HW and I started the tour woefully out of shape. The last time I rode my road bike was probably September of last year. Longer still for HW. I think we were possibly the two youngest people on the tour, yet most days we came in last or near last. Not that there’s anything the least bit competitive about these tours, there isn’t, nobody really cares how fast or slow you are. But when people 10-12 years your senior finish the day a half hour or more before you, you do begin to wonder 1) how the hell they stay so fit, and 2) why they are not reaching for four ibuprofen the second they dismount their bikes.
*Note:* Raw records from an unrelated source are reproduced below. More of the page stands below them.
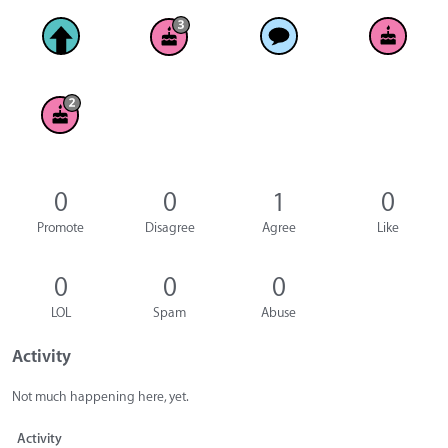
0
0
1
0
Promote
Disagree
Agree
Like
0
0
0
LOL
Spam
Abuse
Activity
Not much happening here, yet.
Activity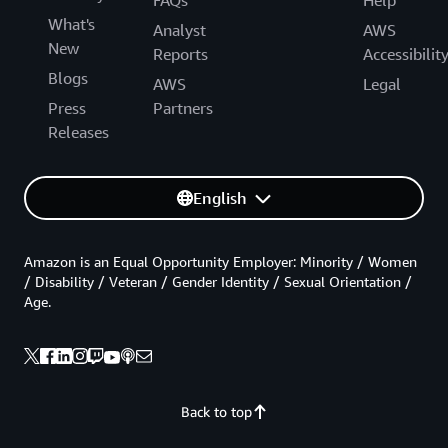
What's
Analyst
AWS
New
Reports
Accessibilit
Blogs
AWS
Legal
Press
Partners
Releases
English
Amazon is an Equal Opportunity Employer: Minority / Women
/ Disability / Veteran / Gender Identity / Sexual Orientation /
Age.
Back to top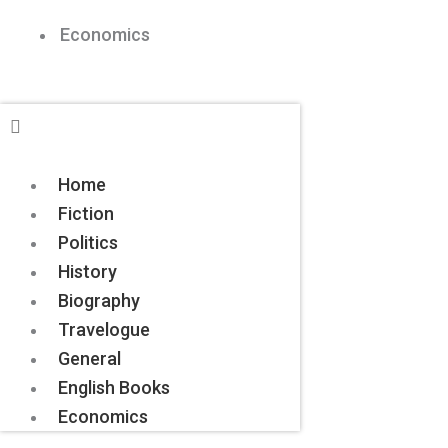
Economics
Home
Fiction
Politics
History
Biography
Travelogue
General
English Books
Economics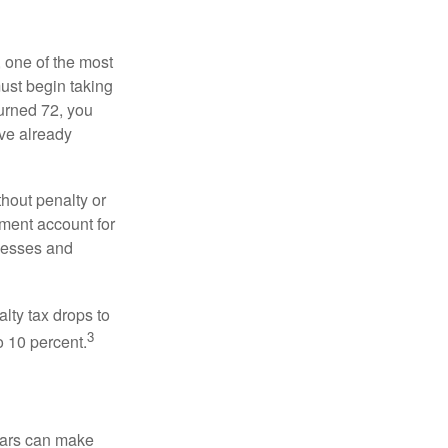
, one of the most
ust begin taking
urned 72, you
ave already
hout penalty or
ment account for
lnesses and
lty tax drops to
3
o 10 percent.
ears can make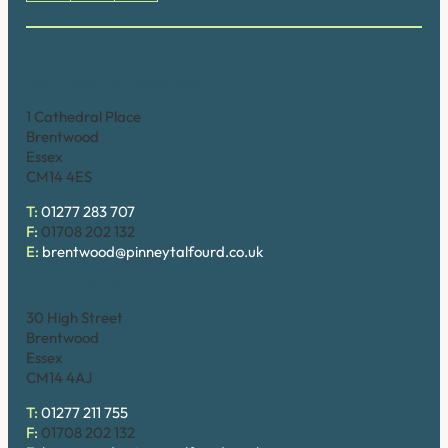
Brentwood (Cathedral Place)
1 Cathedral Place
Brentwood
Essex
CM14 4ES
T:
01277 283 707
F:
01708 202 132
E:
brentwood@pinneytalfourd.co.uk
Brentwood (High Street)
30 High Street
Brentwood
Essex
CM14 4AJ
T:
01277 211 755
F:
01708 202 132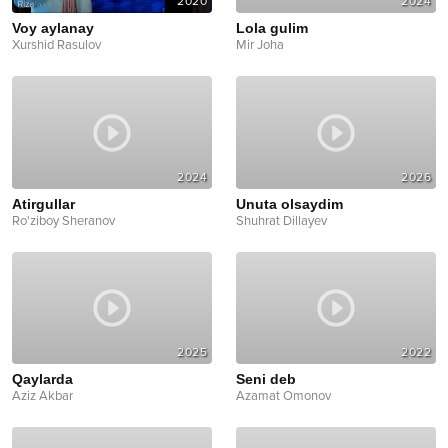
2020
2024
Voy aylanay
Lola gulim
Xurshid Rasulov
Mir Joha
2024
2026
Atirgullar
Unuta olsaydim
Ro'ziboy Sheranov
Shuhrat Dillayev
2025
2022
Qaylarda
Seni deb
Aziz Akbar
Azamat Omonov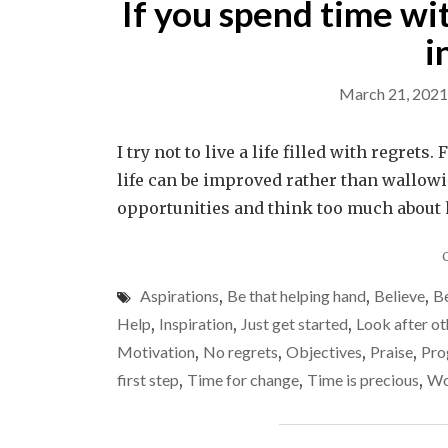
If you spend time wi
i
March 21, 2021
I try not to live a life filled with regret
life can be improved rather than wallowin
opportunities and think too much about h
Aspirations
,
Be that helping hand
,
Believe
,
Be
Help
,
Inspiration
,
Just get started
,
Look after ot
Motivation
,
No regrets
,
Objectives
,
Praise
,
Pro
first step
,
Time for change
,
Time is precious
,
Wo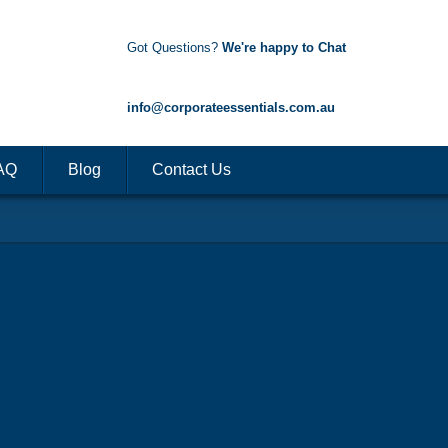
Got Questions?
We're happy to Chat
1300 85 50 35
info@corporateessentials.com.au
AQ
Blog
Contact Us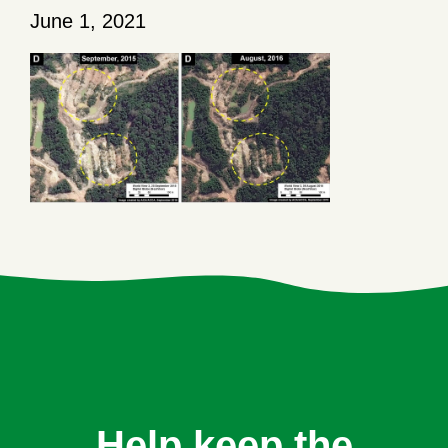
June 1, 2021
Help keep the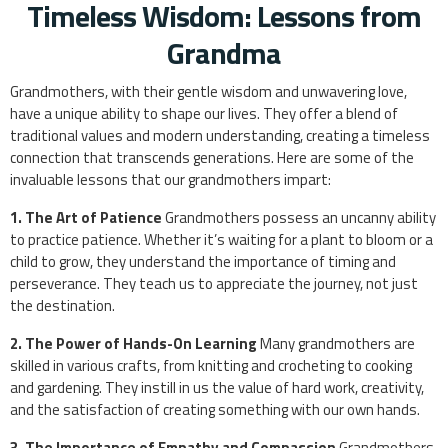
Timeless Wisdom: Lessons from
Grandma
Grandmothers, with their gentle wisdom and unwavering love,
have a unique ability to shape our lives. They offer a blend of
traditional values and modern understanding, creating a timeless
connection that transcends generations. Here are some of the
invaluable lessons that our grandmothers impart:
1. The Art of Patience
Grandmothers possess an uncanny ability
to practice patience. Whether it’s waiting for a plant to bloom or a
child to grow, they understand the importance of timing and
perseverance. They teach us to appreciate the journey, not just
the destination.
2. The Power of Hands-On Learning
Many grandmothers are
skilled in various crafts, from knitting and crocheting to cooking
and gardening. They instill in us the value of hard work, creativity,
and the satisfaction of creating something with our own hands.
3. The Importance of Empathy and Compassion
Grandmothers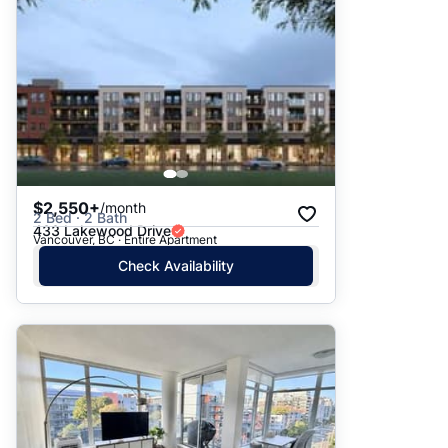
$2,550+
/month
2 Bed · 2 Bath
433 Lakewood Drive
Vancouver, BC · Entire Apartment
Check Availability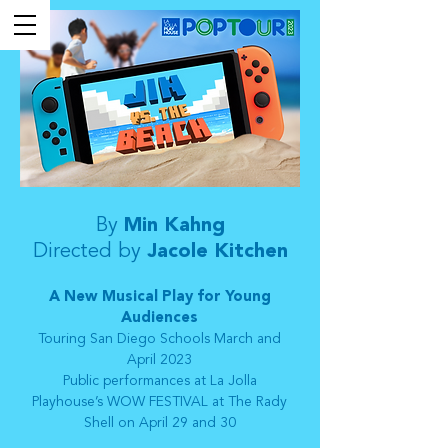
By
Min Kahng
Directed by
Jacole Kitchen
A New Musical Play for Young
Audiences
Touring San Diego Schools March and
April 2023
Public performances at La Jolla
Playhouse’s WOW FESTIVAL at The Rady
Shell on April 29 and 30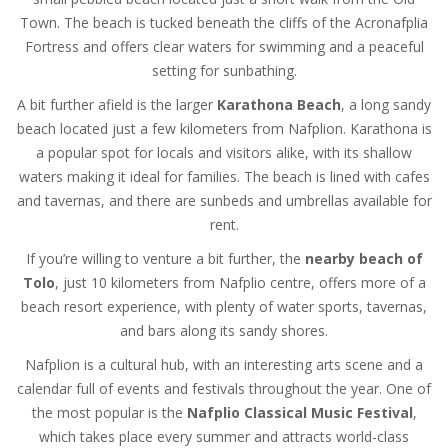
Town. The beach is tucked beneath the cliffs of the Acronafplia
Fortress and offers clear waters for swimming and a peaceful
setting for sunbathing.
A bit further afield is the larger
Karathona Beach
, a long sandy
beach located just a few kilometers from Nafplion. Karathona is
a popular spot for locals and visitors alike, with its shallow
waters making it ideal for families. The beach is lined with cafes
and tavernas, and there are sunbeds and umbrellas available for
rent.
If you’re willing to venture a bit further, the
nearby beach of
Tolo
, just 10 kilometers from Nafplio centre, offers more of a
beach resort experience, with plenty of water sports, tavernas,
and bars along its sandy shores.
Nafplion is a cultural hub, with an interesting arts scene and a
calendar full of events and festivals throughout the year. One of
the most popular is the
Nafplio Classical Music Festival
,
which takes place every summer and attracts world-class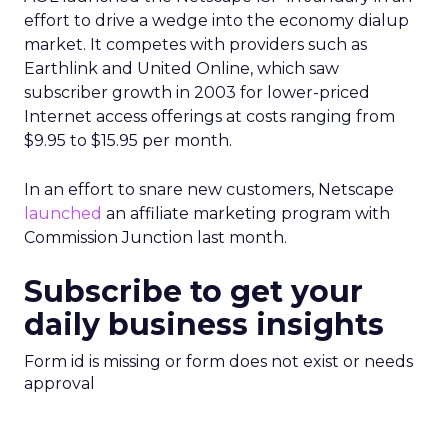
effort to drive a wedge into the economy dialup
market. It competes with providers such as
Earthlink and United Online, which saw
subscriber growth in 2003 for lower-priced
Internet access offerings at costs ranging from
$9.95 to $15.95 per month.
In an effort to snare new customers, Netscape
launched
an affiliate marketing program with
Commission Junction last month.
Subscribe to get your
daily business insights
Form id is missing or form does not exist or needs
approval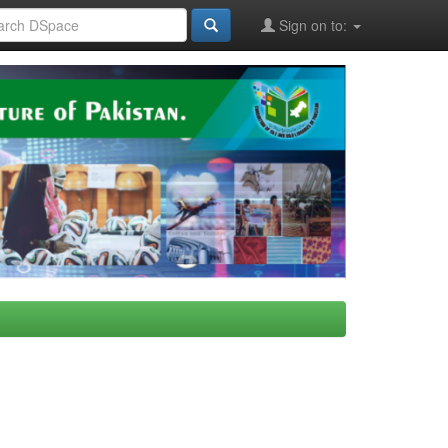
Sign on to: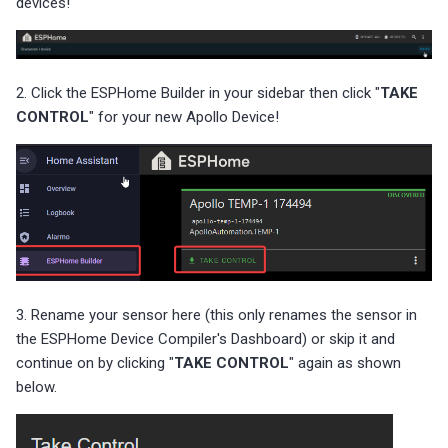
devices!
2. Click the ESPHome Builder in your sidebar then click "
TAKE
CONTROL
" for your new Apollo Device!
3. Rename your sensor here (this only renames the sensor in
the ESPHome Device Compiler's Dashboard) or skip it and
continue on by clicking "
TAKE CONTROL
" again as shown
below.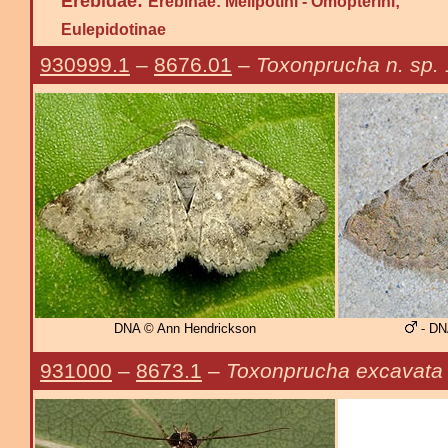
Erebidae:
Erebinae: Melipotini - Omopterini;
Eulepidotinae
930999.1
–
8676.01
–
Toxonprucha n. sp. 
DNA © Ann Hendrickson
- DN
931000
–
8673.1
–
Toxonprucha excavata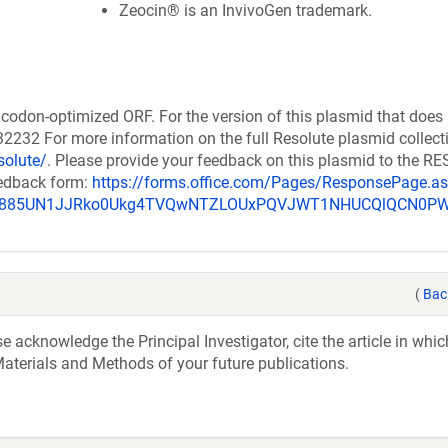
Zeocin® is an InvivoGen trademark.
codon-optimized ORF. For the version of this plasmid that does
232 For more information on the full Resolute plasmid collect
solute/
. Please provide your feedback on this plasmid to the 
eedback form:
https://forms.office.com/Pages/ResponsePage.a
_u885UN1JJRko0Ukg4TVQwNTZLOUxPQVJWT1NHUCQlQCN0P
(
Bac
acknowledge the Principal Investigator, cite the article in whic
aterials and Methods of your future publications.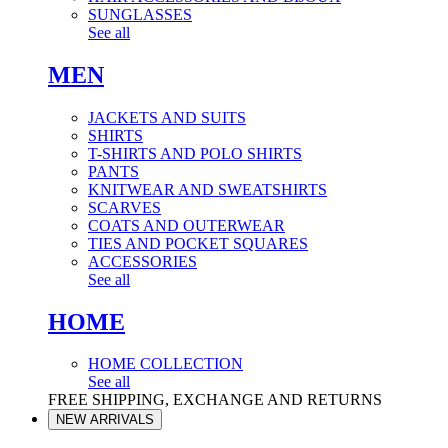
SUNGLASSES
See all
MEN
JACKETS AND SUITS
SHIRTS
T-SHIRTS AND POLO SHIRTS
PANTS
KNITWEAR AND SWEATSHIRTS
SCARVES
COATS AND OUTERWEAR
TIES AND POCKET SQUARES
ACCESSORIES
See all
HOME
HOME COLLECTION
See all
FREE SHIPPING, EXCHANGE AND RETURNS
NEW ARRIVALS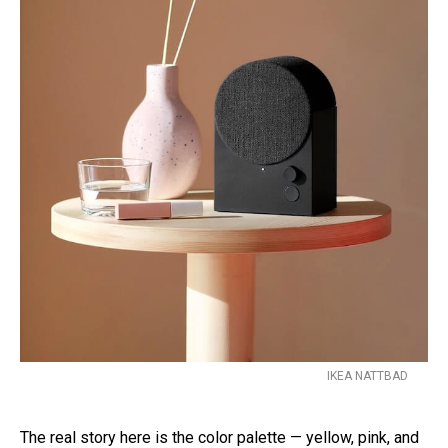
IKEA NATTBAD
The real story here is the color palette — yellow, pink, and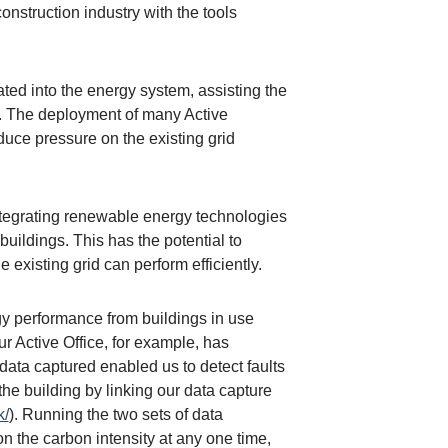
nstruction industry with the tools
ted into the energy system, assisting the
s. The deployment of many Active
duce pressure on the existing grid
integrating renewable energy technologies
buildings. This has the potential to
existing grid can perform efficiently.
gy performance from buildings in use
r Active Office, for example, has
data captured enabled us to detect faults
e building by linking our data capture
k/
). Running the two sets of data
n the carbon intensity at any one time,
By night we roamed Main Street in Fredericksburg in search of a decent place to eat. The city was originally settled by Germans in the late nineteenth century and so not surprisingly many restaurants feature German inspired fare. Somehow, though, schnitzel and potatoes over red cabbage doesn’t make the mouth water after 50 miles in the saddle in 82 degree heat. (I think we were also the only two on the tour to refer to an 82 degree day as hot). We tried a German restaraunt one night and the food was awful. The meat was absolutely flavorless, like it had been boiled in gray water. The noodles and fries were equally tasteless with the texture of wet cardboard. I added salt (a lot) to my (so-called) chicken-fried steak. No difference. All I tasted was salt. Which I have to admit was an improvement. A similar disaster played out on HW’s plate. To her credit she was brave enough to try the “blue cheese” dressing on her dinner salad (such as it was). Not me. The stuff came separate from the salad in a small plastic cup. Pretty typical, until you looked closely – small white curd-like clumps of who knows what sunk to the bottom of a milky-white oil substance. Whatever it was it looked to me like it had spoiled. The look on HW’s face after one mouthful indicated maybe it had. I hailed the waitress and asked that she bring us the ranch dressing instead. That, at least, was passable.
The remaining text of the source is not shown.